Over the course of the past twenty years, I have filled the pulpit of several hundred churches in the United States. Those churches belong to more than 20 denominations, though most are Southern Baptist. During this twenty-year stretch, I cannot remember more than, say, 20 churches that were multi-racial. Although I rarely encountered churches that were overtly racist, increasingly I have come to recognize the monochrome racial uniformity of our churches as an obstacle to the gospel. What is true of our churches often is true also of our seminaries.
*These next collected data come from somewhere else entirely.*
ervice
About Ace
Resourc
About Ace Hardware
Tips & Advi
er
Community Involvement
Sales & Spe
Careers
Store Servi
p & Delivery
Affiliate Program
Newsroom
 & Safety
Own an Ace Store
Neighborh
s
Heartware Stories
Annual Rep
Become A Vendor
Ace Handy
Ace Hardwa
For the past twelve years, I have been a professor at Southeastern Baptist Theological Seminary, where I also currently serve as Provost. For better and for worse, our seminary reflects the Southern Baptist churches that created and support it (especially the churches in the South), and which populate its classrooms with budding ministers of the gospel. I am profoundly grateful for Southern Baptist churches and recognize the myriad ways in which they represent well God and his gospel. However, my love and appreciation for our network of churches causes me to reflect upon ways in which we do not yet reflect well God and his gospel, and one of those ways is racial unity and diversity.
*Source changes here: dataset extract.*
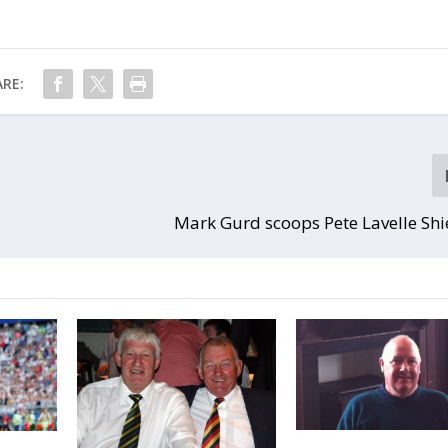
RE:
Mark Gurd scoops Pete Lavelle Sh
Each semester when I sit on the platform for convocation and graduation, I notice the overwhelmingly white sea of faces. Similarly, when I preach in our churches, I am reminded that MLK’s famous statement still holds true: the Sunday hour of congregational worship does appear to be in many communities the most segregated hour of the week. This segregation appears as an odd anomaly in the midst of our broader American social and cultural context, where Anglos, African Americans, Hispanics, and Asian Americans live, work, and play alongside of one another. Each semester I pray that God would bless us by making our seminary a preview of his new creation kingdom in which all tribes, tongues, peoples, and nations will worship together.

As the faculty and administration at Southeastern we are working to make our seminary environment hospitable to non-Anglo students. We seek to teach to and for the concerns of non-Anglo students. Thus, I have been doing some reading toward that end. Among various books on race and racism, George Yancey’s Beyond Racial Gridlock: Embracing Mutual Responsibility stands out, providing a very helpful introductory treatment of racial unity from a Christian perspective.[1] Yancey’s book was in fact so helpful that I decided to craft a five-part blog series on race and faith, of which this post is the first installment.
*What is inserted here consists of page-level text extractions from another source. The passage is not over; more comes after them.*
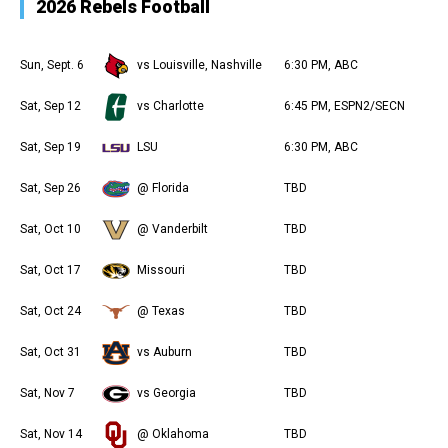
2026 Rebels Football
Sun, Sept. 6
vs Louisville, Nashville
6:30 PM, ABC
Sat, Sep 12
vs Charlotte
6:45 PM, ESPN2/SECN
Sat, Sep 19
LSU
6:30 PM, ABC
Sat, Sep 26
@ Florida
TBD
Sat, Oct 10
@ Vanderbilt
TBD
Sat, Oct 17
Missouri
TBD
Sat, Oct 24
@ Texas
TBD
Sat, Oct 31
vs Auburn
TBD
Sat, Nov 7
vs Georgia
TBD
Sat, Nov 14
@ Oklahoma
TBD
Yancey argues that Americans in general, and Christians in particular, have not quite made the progress we might think we have in our battle with racism. Yancey argues that racial issues, not unlike life/death issues, are moral issues (11). However, while many evangelical Christians possess clear categories for conceptualizing and evaluating other moral issues (such as life/death issues; and can clearly articulate, for example, why abortion is immoral), Yancey argues that most Christians have not worked out moral categories or responses for racism. He writes, “My reading of secular and Christian literature on issues of race has not uncovered any unique stance on the part of the Christian church. When Christians write and speak about racial issues, they sound much like their secular counterparts. Instead of initiating our own solutions to the problem of racism, we merely copy the solutions offered by the rest of the world” (11).

Yancey recommends, however, that evangelicals more than most people should understand the doctrine fundamental to understanding racism—human depravity. “To understand how to best eliminate racism, I propose that we start with the Christian doctrine of human depravity. Secular solutions are incomplete because they ignore the reality of human depravity and our sin nature” (13).  For this reason, Yancey devotes the first part of his book to describing and critiquing four secular solutions to racial gridlock. In the second part Yancey provides his own constructive Christian treatment of the issue. Yancey’s categories and arguments are helpful enough that they will form the backbone of the current blog series.



[1] George Yancey, Beyond Racial Gridlock: Embracing Mutual Responsibility (Downers Grove: IVP, 2006). Yancey is associate professor of sociology at the University of North Texas, and is an African-American.